[Opening Data for this task section]

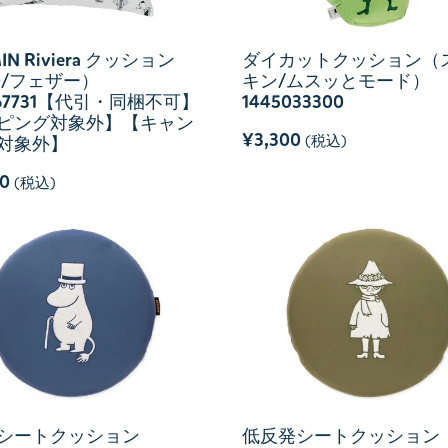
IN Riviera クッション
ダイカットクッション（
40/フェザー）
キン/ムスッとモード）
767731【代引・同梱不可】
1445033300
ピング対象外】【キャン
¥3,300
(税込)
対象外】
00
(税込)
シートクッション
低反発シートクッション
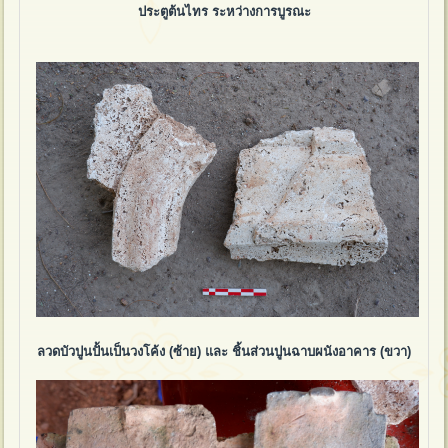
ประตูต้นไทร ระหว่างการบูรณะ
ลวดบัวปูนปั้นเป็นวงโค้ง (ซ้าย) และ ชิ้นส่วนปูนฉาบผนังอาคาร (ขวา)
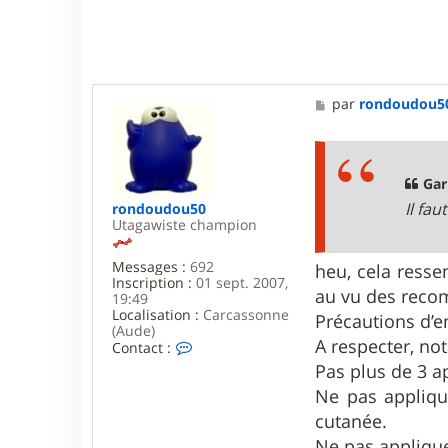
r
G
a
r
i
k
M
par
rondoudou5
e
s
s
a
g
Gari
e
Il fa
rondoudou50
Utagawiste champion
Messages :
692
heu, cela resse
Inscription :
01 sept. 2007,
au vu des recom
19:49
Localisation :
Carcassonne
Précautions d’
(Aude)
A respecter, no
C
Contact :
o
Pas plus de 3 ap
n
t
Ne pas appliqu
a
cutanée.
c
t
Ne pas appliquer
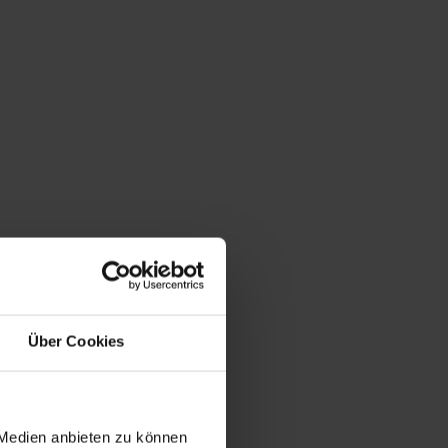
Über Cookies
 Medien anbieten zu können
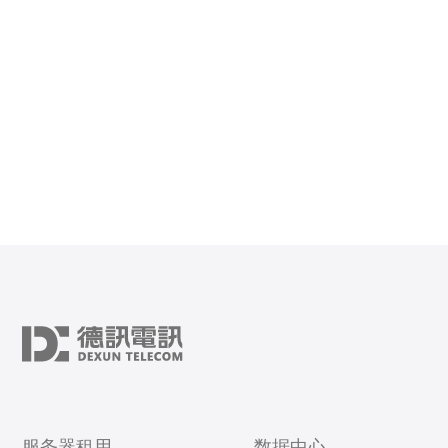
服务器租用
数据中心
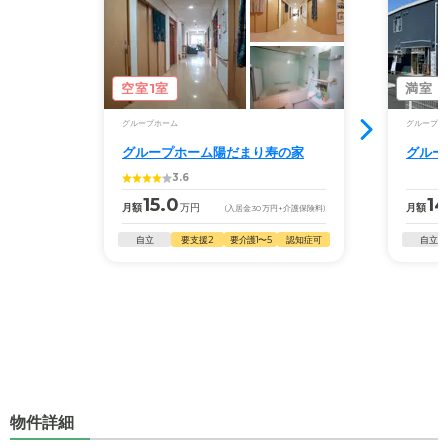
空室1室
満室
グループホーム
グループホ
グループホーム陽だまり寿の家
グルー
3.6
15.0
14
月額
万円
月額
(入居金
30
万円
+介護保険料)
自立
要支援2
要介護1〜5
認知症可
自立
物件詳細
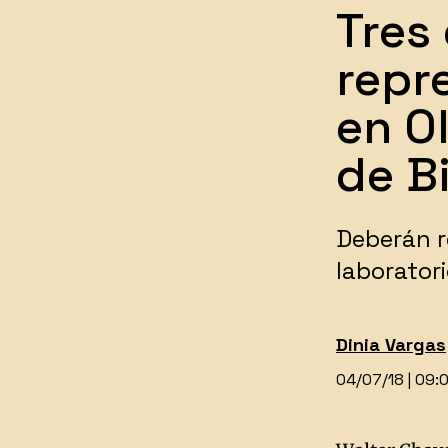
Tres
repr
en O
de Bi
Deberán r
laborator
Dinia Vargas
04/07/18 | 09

[Closing Data for this task section]

Instructions for the task: Without the pictures, give back every record precisely as shown.

Final answer:
IN Riviera クッション
ダイカットクッション（
40/フェザー）
キン/ムスッとモード）
767731【代引・同梱不可】
1445033300
ピング対象外】【キャン
¥3,300
(税込)
対象外】
00
(税込)
シートクッション
低反発シートクッション
ประตูต้นไทร ระหว่างการบูรณะ
ลวดบัวปูนปั้นเป็นวงโค้ง (ซ้าย) และ ชิ้นส่วนปูนฉาบผนังอาคาร (ขวา)
r
G
a
r
i
k
M
par
rondoudou5
e
s
s
a
g
Gari
e
Il fa
rondoudou50
Utagawiste champion
Messages :
692
heu, cela resse
Inscription :
01 sept. 2007,
au vu des recom
19:49
Localisation :
Carcassonne
Précautions d’
(Aude)
A respecter, no
C
Contact :
o
Pas plus de 3 ap
n
t
Ne pas appliqu
a
cutanée.
c
t
Ne pas appliquer
Über Cookies
 Medien anbieten zu können
服务器租用
数据中心
空室1室
満室
グループホーム
グループホ
グループホーム陽だまり寿の家
グルー
3.6
15.0
14
月額
万円
月額
(入居金
30
万円
+介護保険料)
自立
要支援2
要介護1〜5
認知症可
自立
物件詳細
Tres
repr
en O
de Bi
Deberán r
laborator
Dinia Vargas
04/07/18 | 09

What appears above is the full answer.